Task to carry out
The copy must match the data below line for line and contain no images.
BEGIN Source data
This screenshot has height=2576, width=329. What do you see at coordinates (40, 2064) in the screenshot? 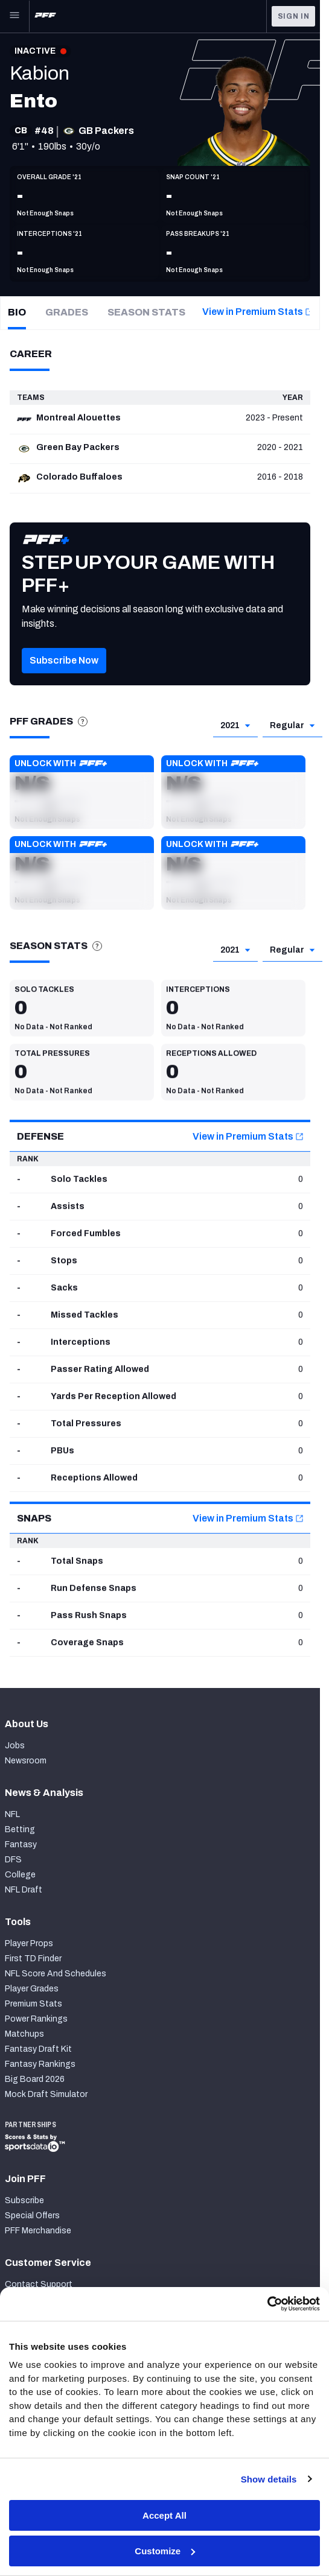
I see `Fantasy Rankings` at bounding box center [40, 2064].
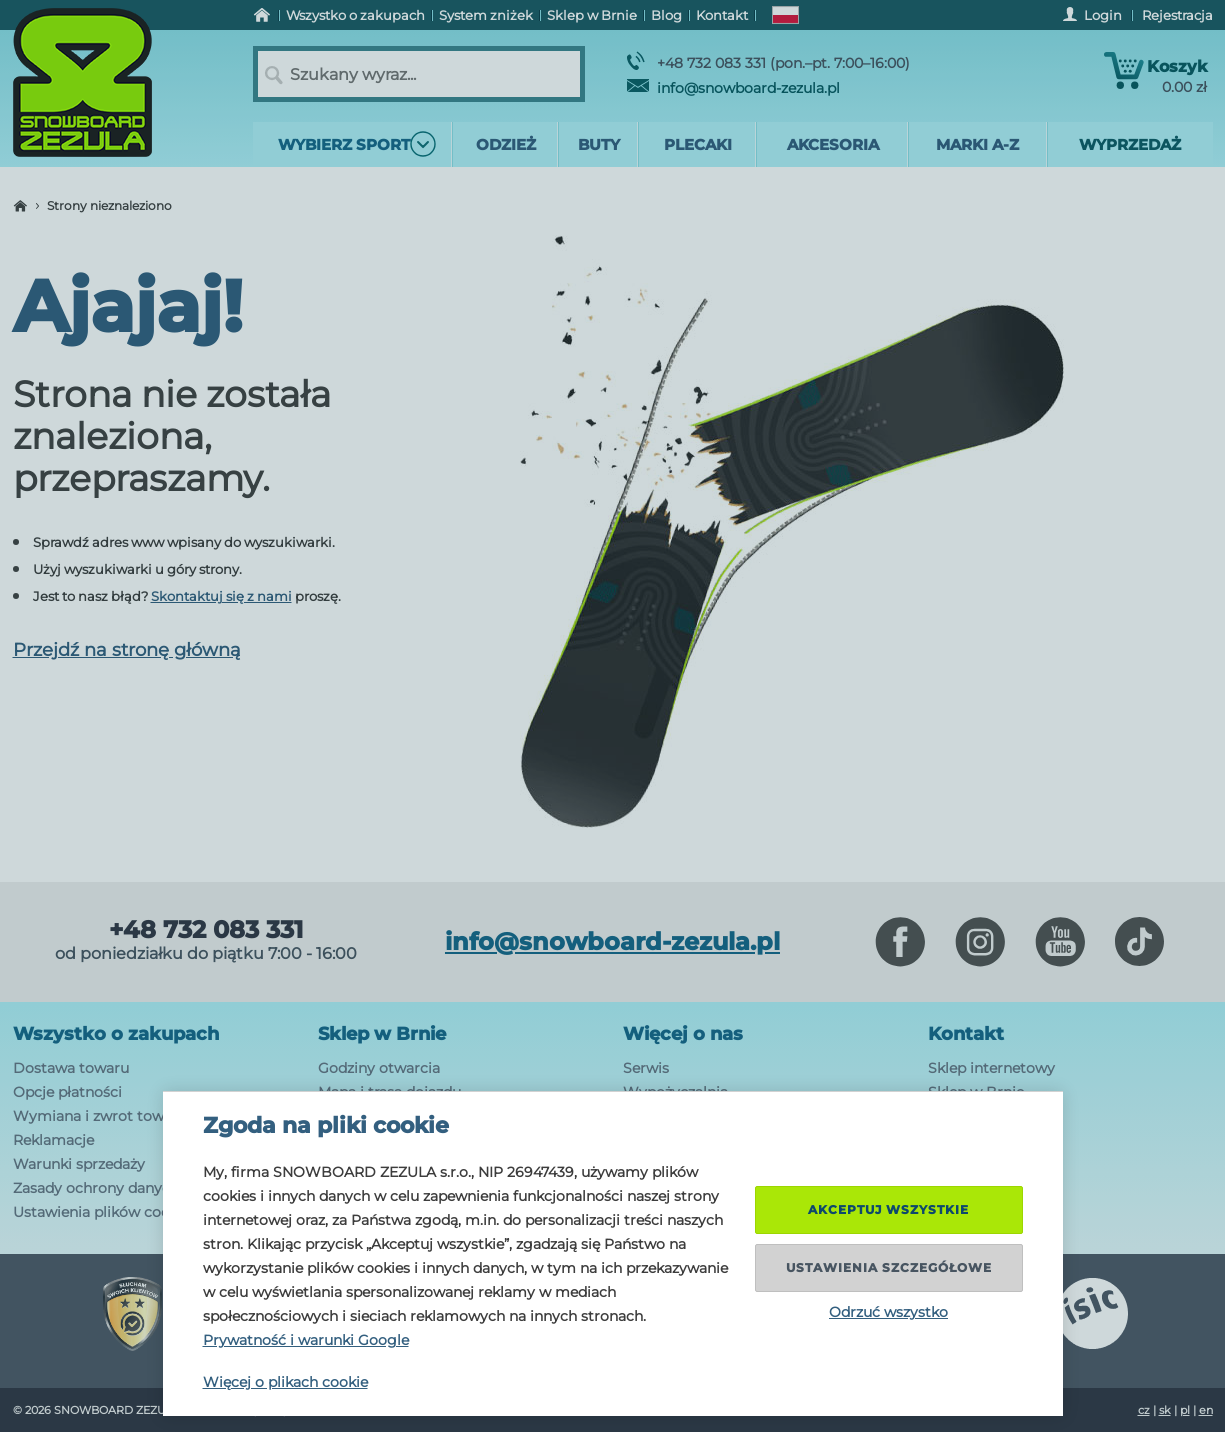 This screenshot has width=1225, height=1432. What do you see at coordinates (1185, 1410) in the screenshot?
I see `pl` at bounding box center [1185, 1410].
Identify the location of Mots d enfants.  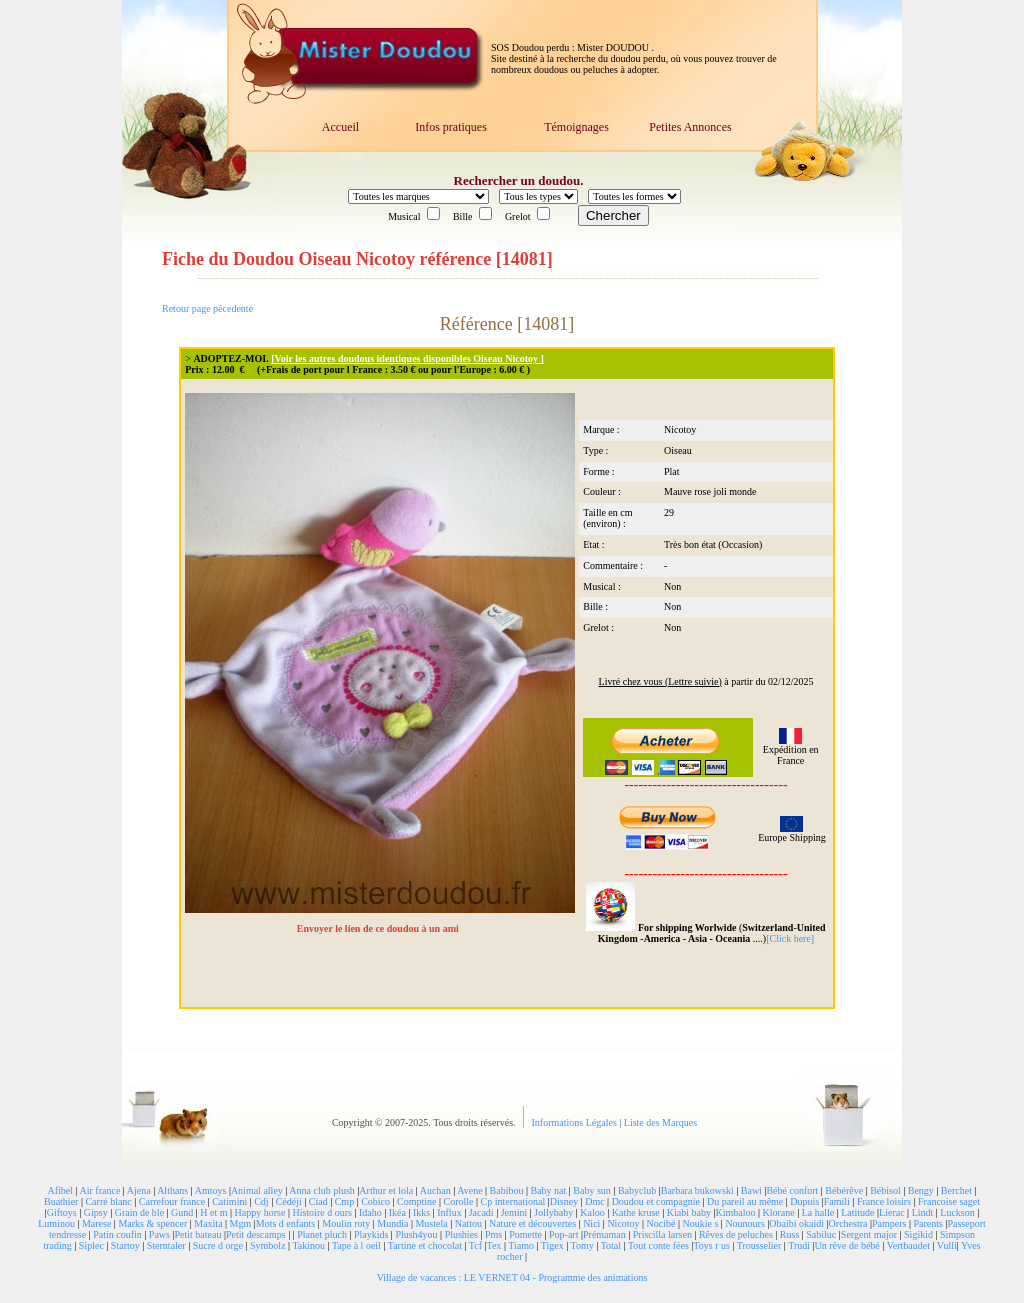
(285, 1223).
END Source data
Written answer
This screenshot has height=2576, width=329. What do you see at coordinates (40, 2064) in the screenshot? 
I see `Fantasy Rankings` at bounding box center [40, 2064].
 This screenshot has width=1225, height=1432. What do you see at coordinates (1185, 1410) in the screenshot?
I see `pl` at bounding box center [1185, 1410].
Identify the location of Mots d enfants.  
(285, 1223).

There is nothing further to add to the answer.